Noisy students should be ordered to keep their windows shut to stop residents being disturbed, councillors have suggested.
And more teams of council officials should be sent out to patrol the streets looking for people making a nuisance by playing loud music late at night.
The recommendations are among 37 drawn up by a Brighton and Hove City Council panel tasked with tackling the studentification of the area.
The panel has spent months looking at the issue of how to help students and residents live peacefully side by side.
Its Students in the Community report includes nine recommendations on how to cut recycling and rubbish and 12 recommendations on tackling noise nuisance.
The report also calls on Geoffrey Theobald, the council’s cabinet member for the environment, to come up with a plan to tackle bulky waste being dumped by students.
The scrutiny panel, which includes councillors Anne Meadows, Georgia Wrighton and Tony Janio, has drawn up its report after meeting with residents, student and university representatives and experts on student issues.
Some of the most common complaints were about noise, parking, rubbish and the run-down appearance of student properties.
Coun Meadows said: “As a city we need to take steps to manage and reduce any adverse impacts on particular areas.

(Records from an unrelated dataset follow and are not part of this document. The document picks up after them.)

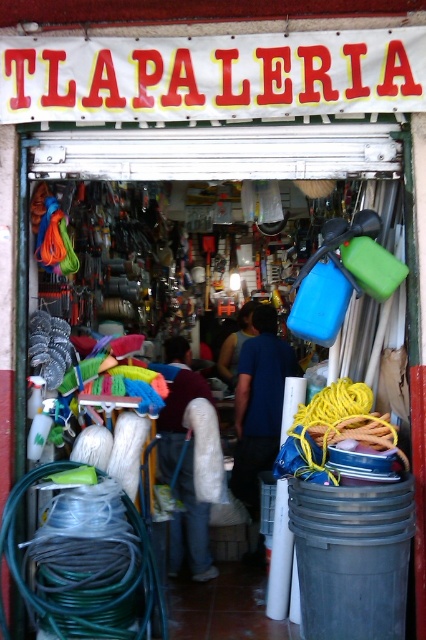 You are standing at the entrance of TLAPALERIA shop and see the blue fabric at center and the maroon fabric at center. Which fabric is positioned to the right side from your perspective?

The blue fabric at center is positioned to the right of the maroon fabric at center.

You are a customer entering the shop and need to reach the blue fabric shirt at center to check its price tag. Is the green rubber hose at lower left blocking your path?

The green rubber hose at lower left is in front of the blue fabric shirt at center, so it is blocking the path to the shirt. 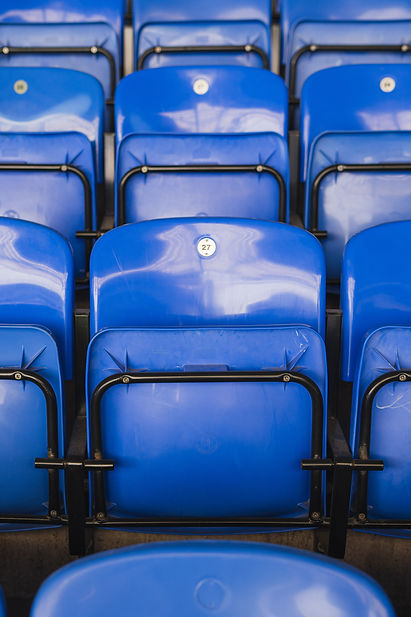 I want to click on blue seats, so click(x=168, y=606), click(x=23, y=413), click(x=200, y=419), click(x=382, y=413), click(x=82, y=100), click(x=369, y=110), click(x=330, y=10), click(x=217, y=20), click(x=74, y=23). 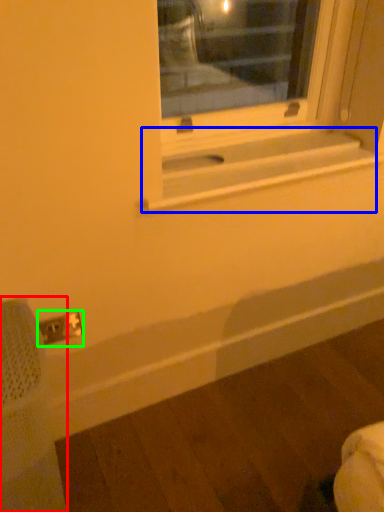 Question: Which object is positioned closest to swivel chair (highlighted by a red box)? Select from window sill (highlighted by a blue box) and electric outlet (highlighted by a green box).

Choices:
 (A) window sill
 (B) electric outlet

Answer: (B)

This can only be achieved by the local authority working together with the universities, colleges, local residents, students and other partners.”
Residents welcomed the report but demanded to know how the council would take action.
Gillian Fleming, of Hanover Street, Brighton, is part of a group of residents called Podium who live close to the University of Brighton’s Phoenix halls of residence.
She said: “It has been a thoughtful and viable process.
“But we need to know where it goes from here and we are seeking clarification on a number of issues.”
A University of Brighton spokeswoman said staff were already trying to act on the recommendations.
She said: “This includes changes at Phoenix halls of residence, where the reception has been relocated and signage has been placed about the accommodation to remind students to shut windows to minimise noise pollution.”
The panel also recommended that the council should identify land for new halls of residence to be built on - while asking university bosses to see if any extra accommodation could be filled with second and third year students.
The report will be referred to the council’s strategic housing board to be considered.